Isotopic dependence of intramolecular and intermolecular vibrational couplings in cooperative hydrogen bond networks: singly hydrated phenyl-α-D-mannopyranoside as a case study.

Hydrogen bonding (HB) is associated with frequency shifts, spectral broadening and intensity variation of the vibrational bands of the donor stretching modes. This is true in all systems, from the most basic molecular models, to more complex ones, and biological molecules. In the gas phase, the latter can be either fully isolated, with only intramolecular HB, or micro-solvated. The conformations of such systems are stabilized by networks of intramolecular and intermolecular HB where the donor groups can be coupled.
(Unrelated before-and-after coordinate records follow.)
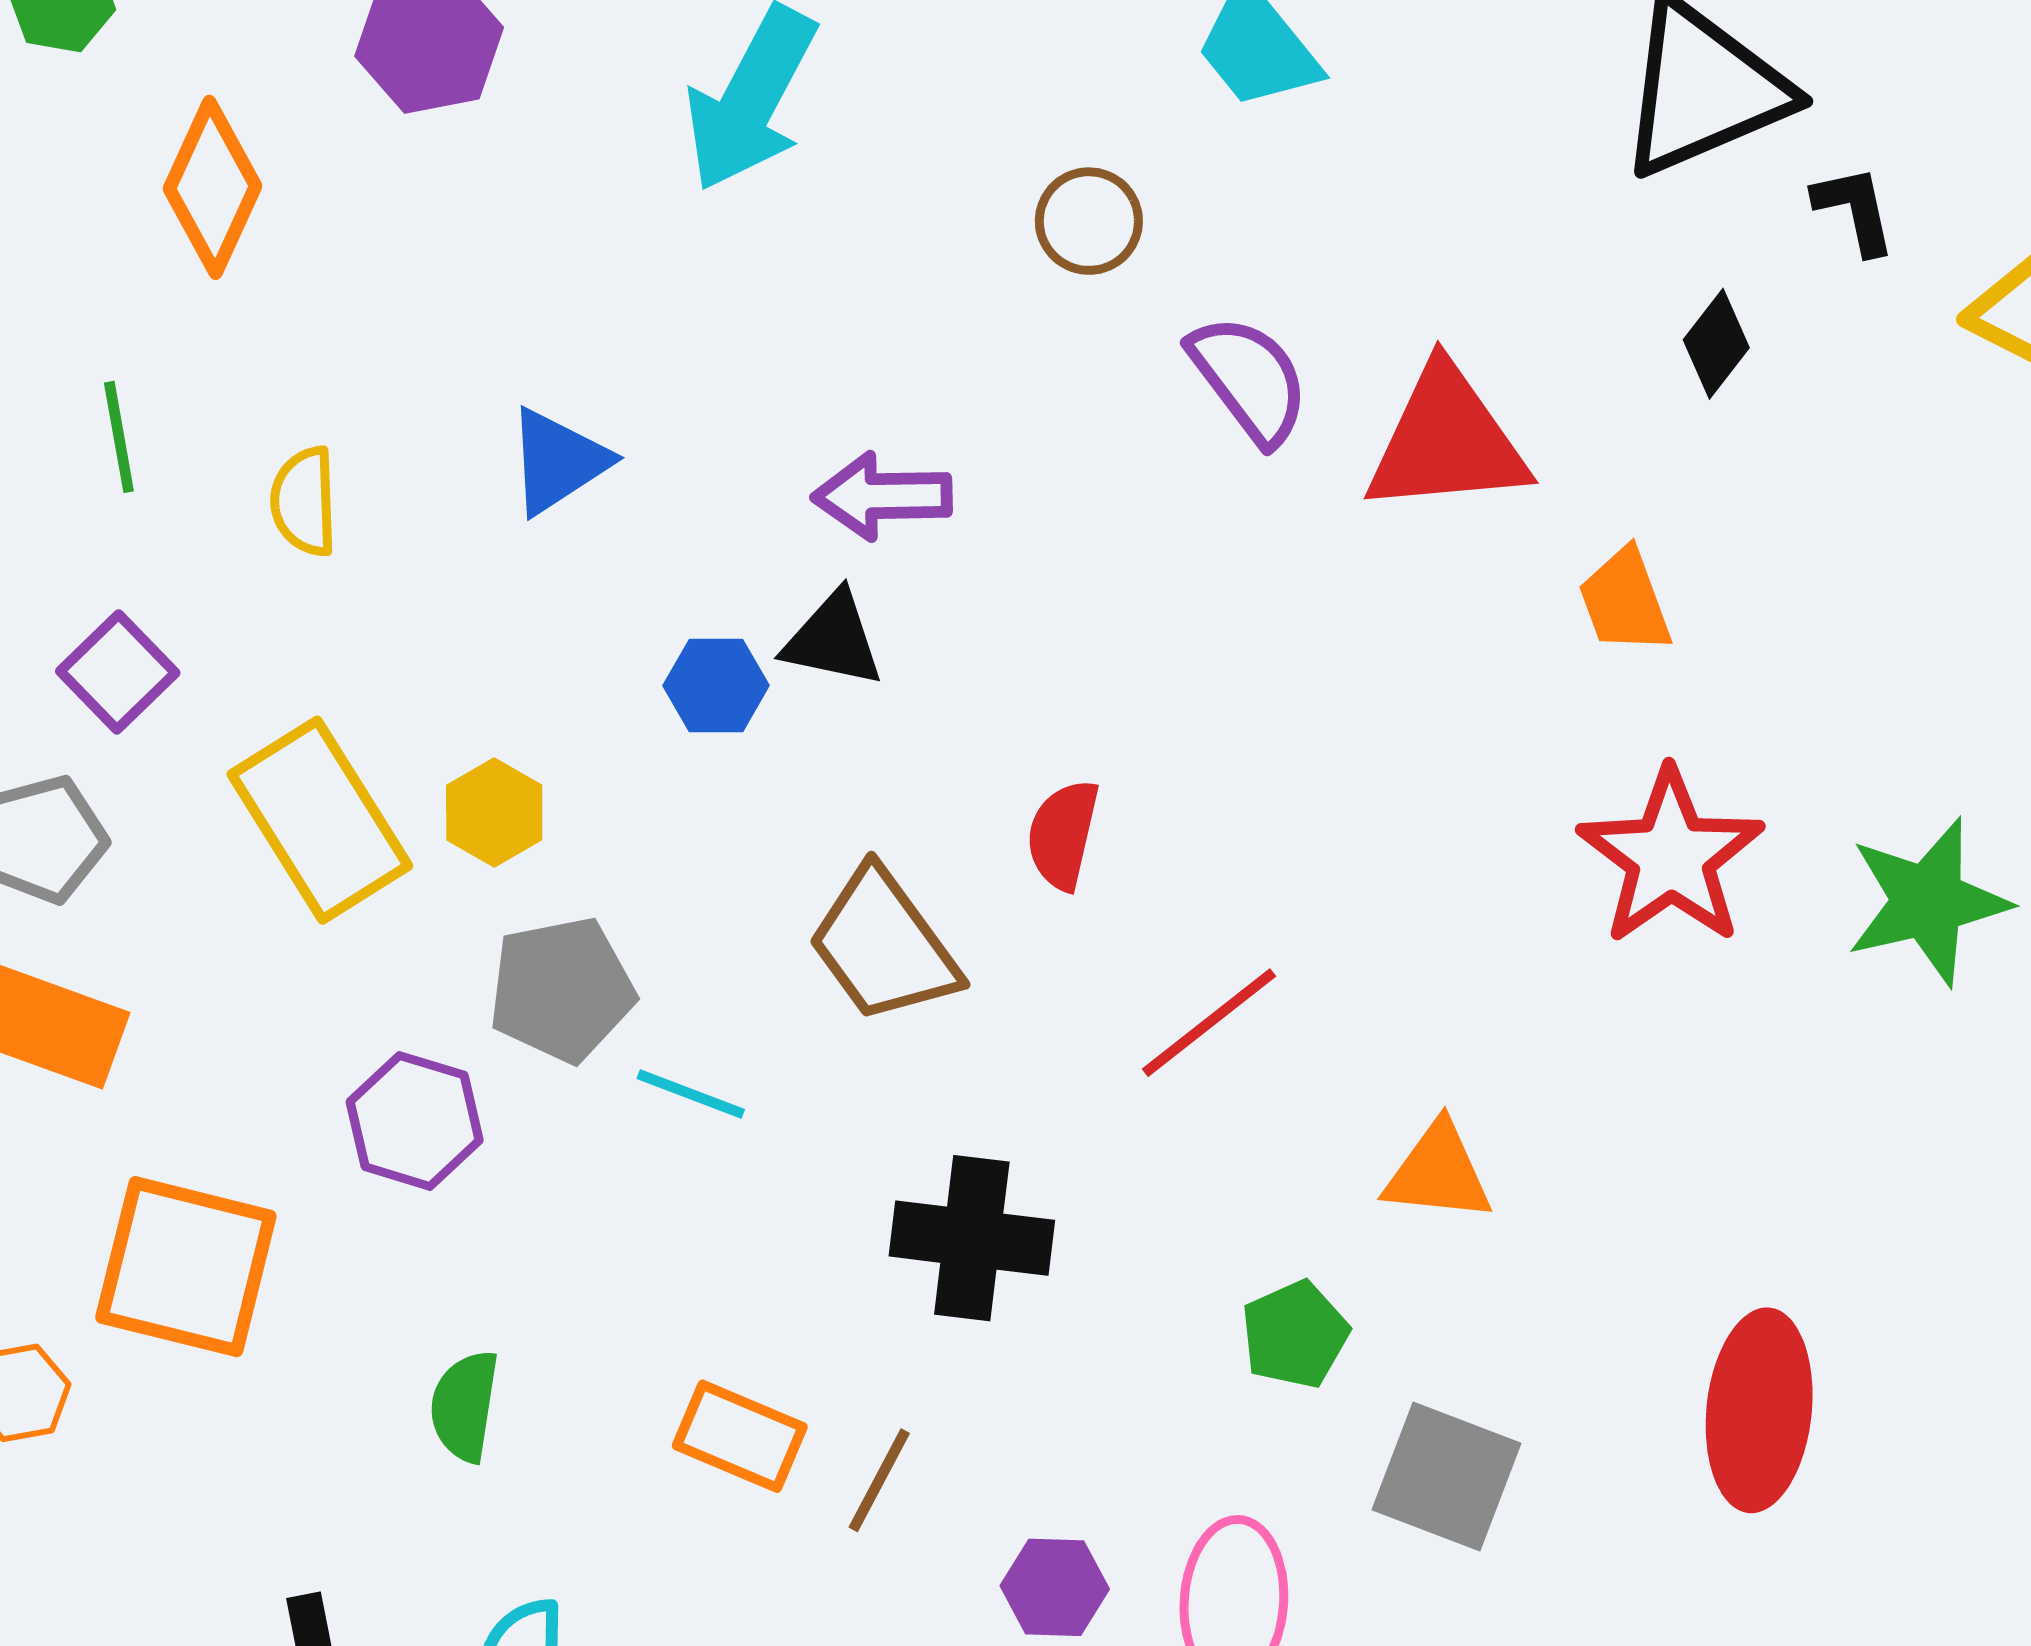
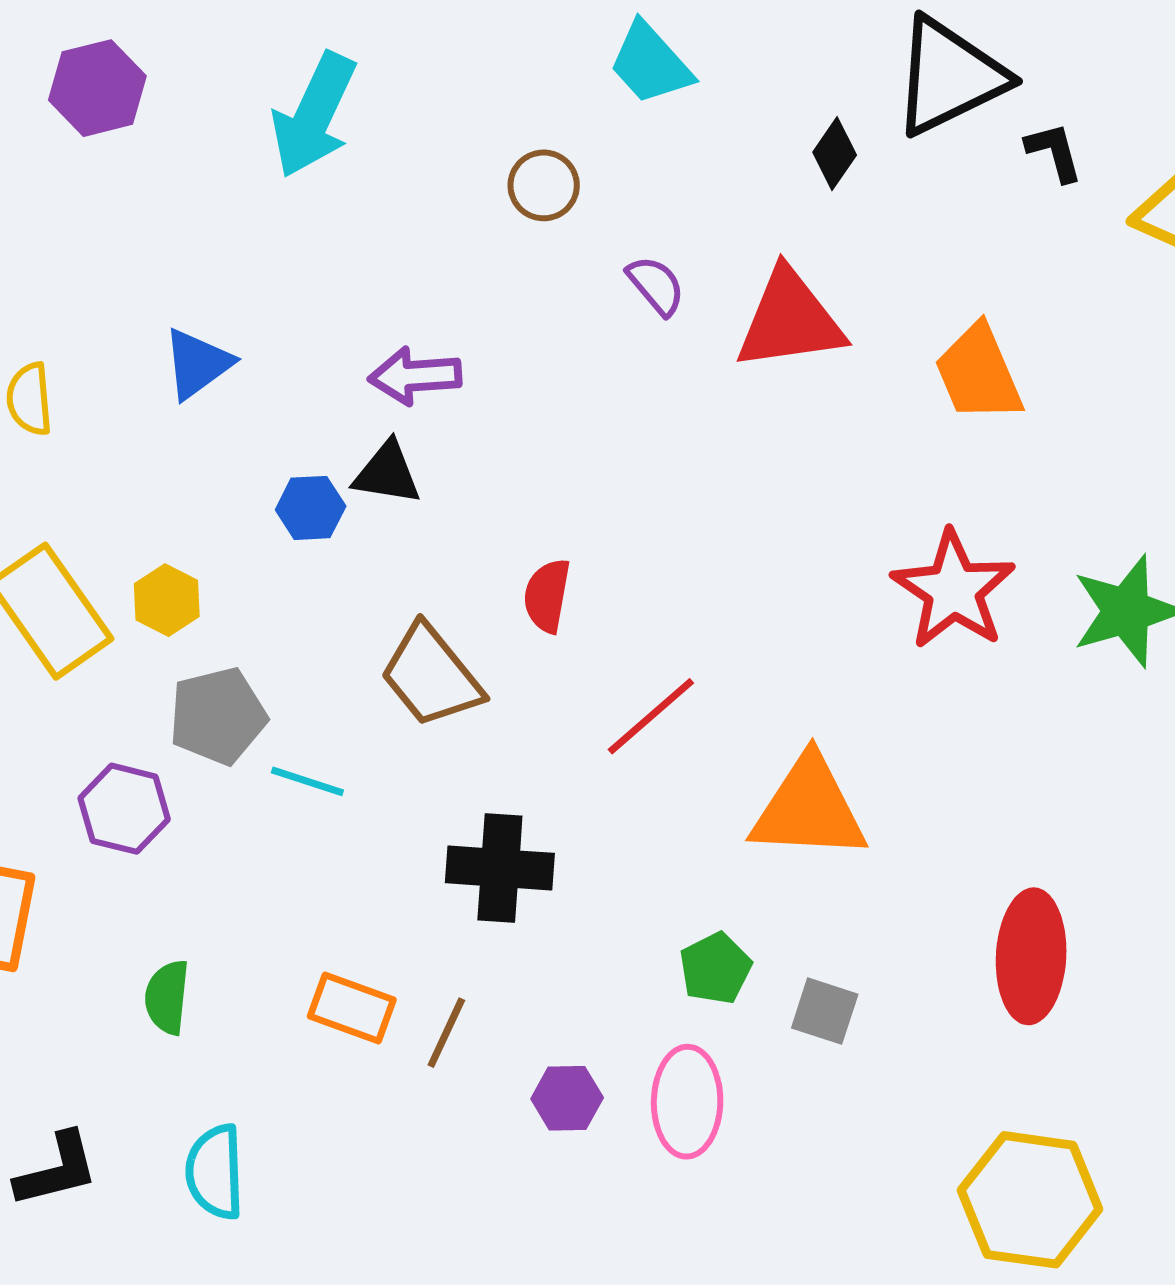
black diamond: (1716, 344) -> (835, 154), moved
purple semicircle: (1249, 379) -> (656, 285), size x0.7
orange trapezoid: (1625, 601) -> (979, 373), moved, size x1.4
orange triangle: (1438, 1172) -> (809, 808), size x1.6
green pentagon: (1295, 1335) -> (715, 968), moved
gray square: (1447, 1477) -> (825, 1011), size x0.7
This has been well-identified in the case of singly hydrated monosaccharides and in particular for phenyl-α-D-mannopyranoside, where the addition of a single water molecule reduces the number of observed conformations to a unique one, stabilized by such a cooperative network of intramolecular and intermolecular HB. In the present study we have re-examined this prototypical system to scrutinize subtle effects of isotopic substitution in the solvent molecule. Besides the obvious isotopic shift, coupling between intramolecular modes of sugar and water is observed, promoted by the intermolecular HB. The systematic substitution of water with heavy water, or methanol, also allowed the decomposition of the relation between HB strength and frequency shift.